Transcribed page contents
_ _ _ _ _

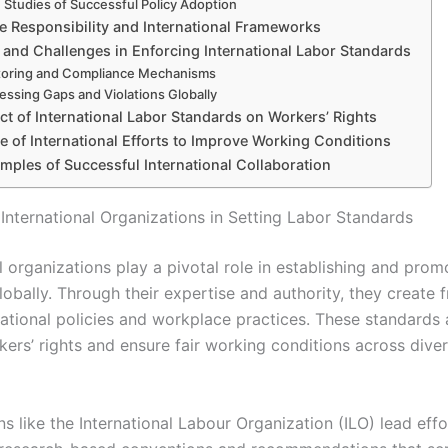
 Studies of Successful Policy Adoption
e Responsibility and International Frameworks
 and Challenges in Enforcing International Labor Standards
toring and Compliance Mechanisms
essing Gaps and Violations Globally
t of International Labor Standards on Workers’ Rights
e of International Efforts to Improve Working Conditions
mples of Successful International Collaboration
 International Organizations in Setting Labor Standards
l organizations play a pivotal role in establishing and prom
lobally. Through their expertise and authority, they create
national policies and workplace practices. These standards 
kers’ rights and ensure fair working conditions across dive
s like the International Labour Organization (ILO) lead eff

_ _ _ _ _

• **EXERCISE REQUIREMENTS**
Could you write out, exactly, each line of the data above from the one containing "and Challenges in" through the last, including both?

• **SOLVED EXERCISE**
 and Challenges in Enforcing International Labor Standards
toring and Compliance Mechanisms
essing Gaps and Violations Globally
t of International Labor Standards on Workers’ Rights
e of International Efforts to Improve Working Conditions
mples of Successful International Collaboration
 International Organizations in Setting Labor Standards
l organizations play a pivotal role in establishing and prom
lobally. Through their expertise and authority, they create
national policies and workplace practices. These standards 
kers’ rights and ensure fair working conditions across dive
s like the International Labour Organization (ILO) lead eff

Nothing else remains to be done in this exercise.